Mutual fund gifts can not be needed on Diwali, you will not need a demat account

Mutual fund

Diwali is just about to come, and if you want to give some special and beneficial gifts to your family or close friends on this occasion, then mutual funds can be a great option. This is not only a sensible gift, but in the future you can also get good returns. The best thing is that now a demat account is not required to gift mutual funds. You can gift mutual fund units directly from the fund house without a broker or trading account. This method is especially good for those who want to make their close a habit of investing, but want to avoid the hassle of demat account, etc.

How to gift mutual funds without a demat account?

If you someone Mutual fund If you want to gift units, then first of all you have to give a form to the Fund House (AMC) or their Registrar (RTA), which is called transfer request form. In this, you have to transfer your follower number, the name of the scheme, how many units and the person you are gifting the units, PAN, KYC and bank details have to be filled. In some cases, the fund house may also confirm the identification or documents of your and the receiver.

As soon as your request is approved, those units get directly added to the receiver’s folio. Both also get a statement of this transfer, so that the records remain clear. In this whole process, you do not need a demat account, which not only makes this method easier, but also reduces expenses.

How will the mutual fund gift be taxed?

It is absolutely valid to gift a mutual fund units, but it is important to understand the rules of tax before giving and taking it. If you gift mutual fund units to your husband or wife, children, parents or siblings, then there is no tax on it. But if you have gifted these units to a person who is not your ‘close relative’ (eg friend, cousin or any distant relative), and the total value of the gift is more than ₹ 50,000, then the receiver will have to pay tax on that amount. He will have to file tax by adding this amount to his income.

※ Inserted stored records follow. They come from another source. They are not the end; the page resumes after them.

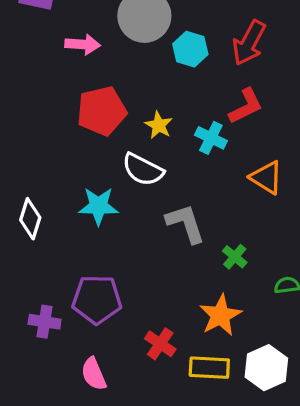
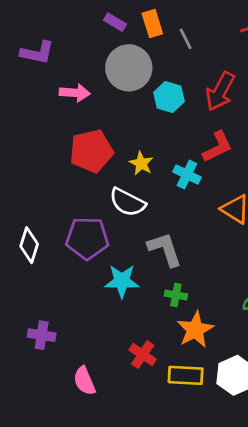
cyan star: (98, 206) -> (122, 281), moved
green cross: (235, 257) -> (176, 295), moved, turned -30
purple pentagon: (97, 299) -> (87, 238), moved

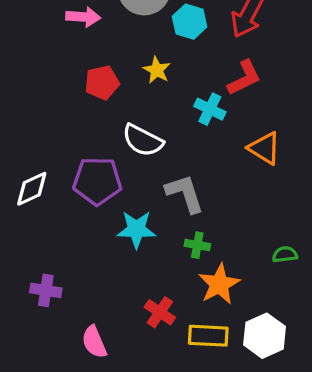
red pentagon: (91, 151) -> (102, 83), size x0.7
yellow star: (141, 163) -> (157, 70), moved
white diamond: (29, 245) -> (32, 189), turned 48

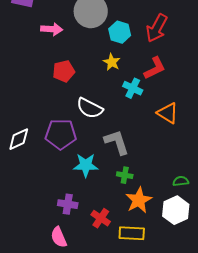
yellow star: (157, 70) -> (112, 62), moved
purple cross: (46, 290) -> (68, 204), moved
white hexagon: (265, 336) -> (176, 210), moved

Apart from this, when the receiver later sells those units, it will also be charged a capital gains tax. This tax depends on when the units were purchased and at what cost. Therefore, it is better to understand these tax rules once before gifting mutual funds.

Take care of them for non-Demate transfer

Transferring mutual fund units in a non-DeMAT way is a very easy and cheap way for the family. There is neither a broker fees nor any trading or demat account is required. With this, you can easily make a habit of investing a member of your family and when they maintain investment for a long time, you can also earn good returns.

But it is important to keep some things in mind. First, the KYC of both the gifts and the taker should be completed. Also, the receiver must have that Fund House (AMC) Folio. If not, then a new folio will have to be opened. When you invest in a mutual fund, the asset management company (AMC) gives you an identity number. This is called Folio Number. This is an alphanumeric code, which is connected to your PAN. With the help of this number, all your mutual fund investments made in that AMC are tracked. One more thing is a lock-in period in some mutual fund schemes such as ELSS (tax saving funds) or close-ended funds. Units cannot be transferred during this period.